_What you need to do:_ Records follow. Select each line holding "jarrón".

Page-level text extractions
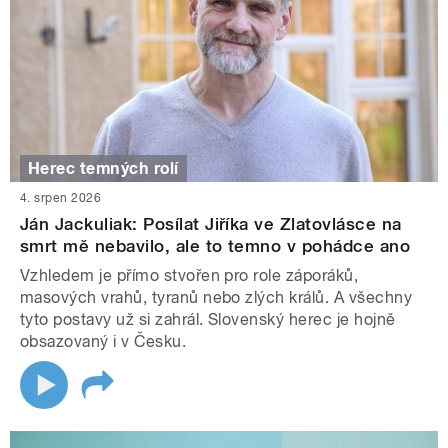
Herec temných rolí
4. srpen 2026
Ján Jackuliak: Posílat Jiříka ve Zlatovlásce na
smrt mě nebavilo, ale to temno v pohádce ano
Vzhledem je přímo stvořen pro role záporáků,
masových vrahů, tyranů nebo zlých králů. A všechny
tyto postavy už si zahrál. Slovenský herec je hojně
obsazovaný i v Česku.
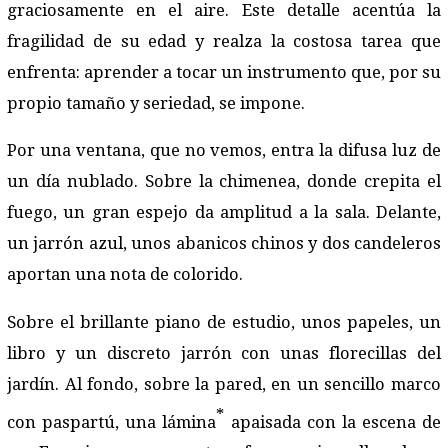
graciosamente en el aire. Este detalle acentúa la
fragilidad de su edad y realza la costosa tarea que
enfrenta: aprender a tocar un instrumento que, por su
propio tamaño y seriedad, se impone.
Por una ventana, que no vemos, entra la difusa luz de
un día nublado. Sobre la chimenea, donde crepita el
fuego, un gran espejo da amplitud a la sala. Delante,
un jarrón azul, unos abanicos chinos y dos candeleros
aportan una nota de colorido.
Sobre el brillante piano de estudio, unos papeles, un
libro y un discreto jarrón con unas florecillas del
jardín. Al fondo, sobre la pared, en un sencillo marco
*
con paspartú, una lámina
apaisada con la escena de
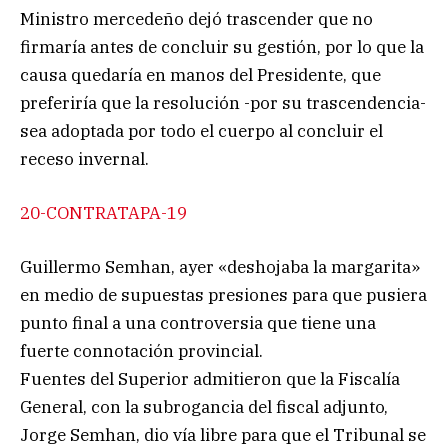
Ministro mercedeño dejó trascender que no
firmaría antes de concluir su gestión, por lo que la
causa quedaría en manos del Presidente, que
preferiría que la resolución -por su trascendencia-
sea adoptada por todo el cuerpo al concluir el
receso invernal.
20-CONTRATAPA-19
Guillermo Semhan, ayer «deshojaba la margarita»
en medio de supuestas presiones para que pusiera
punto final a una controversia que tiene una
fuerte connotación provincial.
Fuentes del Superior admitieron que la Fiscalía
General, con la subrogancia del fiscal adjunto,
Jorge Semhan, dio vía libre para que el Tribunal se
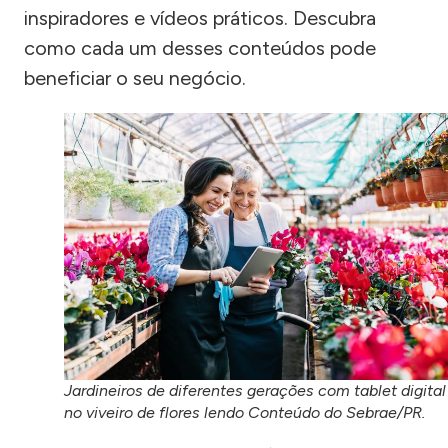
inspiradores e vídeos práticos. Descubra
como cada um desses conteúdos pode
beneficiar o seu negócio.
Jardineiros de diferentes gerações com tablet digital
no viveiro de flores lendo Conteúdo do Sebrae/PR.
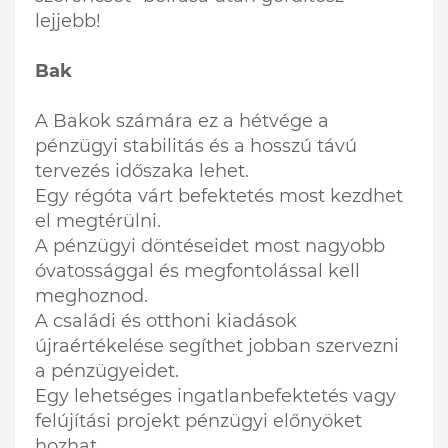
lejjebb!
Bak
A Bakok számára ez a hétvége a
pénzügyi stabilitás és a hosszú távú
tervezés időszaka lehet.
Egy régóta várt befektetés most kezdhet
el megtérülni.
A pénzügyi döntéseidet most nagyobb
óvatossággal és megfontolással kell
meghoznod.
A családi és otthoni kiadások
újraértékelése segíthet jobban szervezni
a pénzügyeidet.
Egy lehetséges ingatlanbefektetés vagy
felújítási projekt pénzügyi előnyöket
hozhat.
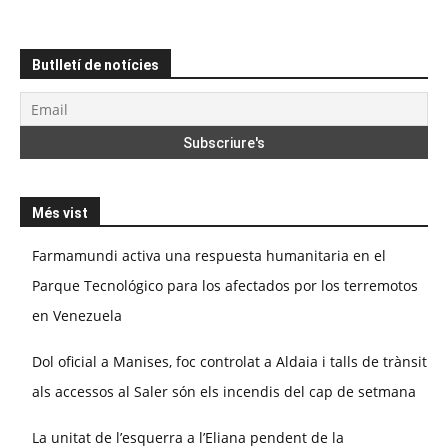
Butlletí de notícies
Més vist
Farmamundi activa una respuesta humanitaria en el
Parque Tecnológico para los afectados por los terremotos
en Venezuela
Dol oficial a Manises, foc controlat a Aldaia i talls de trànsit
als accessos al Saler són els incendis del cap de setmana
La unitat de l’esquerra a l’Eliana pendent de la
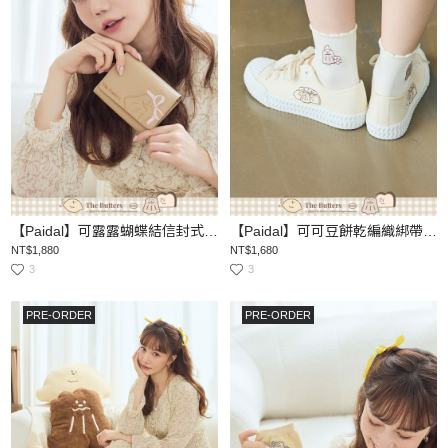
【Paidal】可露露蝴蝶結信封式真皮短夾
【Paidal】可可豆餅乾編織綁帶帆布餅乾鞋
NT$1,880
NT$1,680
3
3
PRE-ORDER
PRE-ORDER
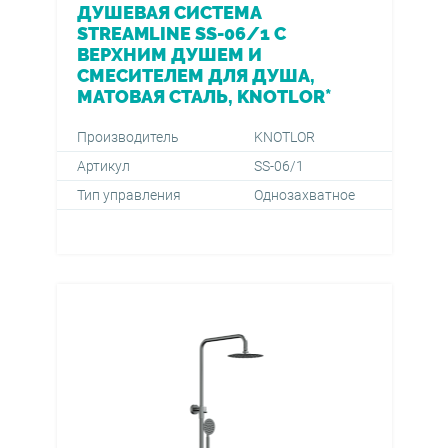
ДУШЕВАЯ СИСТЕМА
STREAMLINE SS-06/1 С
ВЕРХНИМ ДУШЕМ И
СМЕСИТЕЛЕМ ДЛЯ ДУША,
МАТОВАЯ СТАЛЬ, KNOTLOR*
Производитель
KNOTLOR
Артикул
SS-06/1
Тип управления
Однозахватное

_Answer to this exercise:_
un jarrón azul, unos abanicos chinos y dos candeleros
libro y un discreto jarrón con unas florecillas del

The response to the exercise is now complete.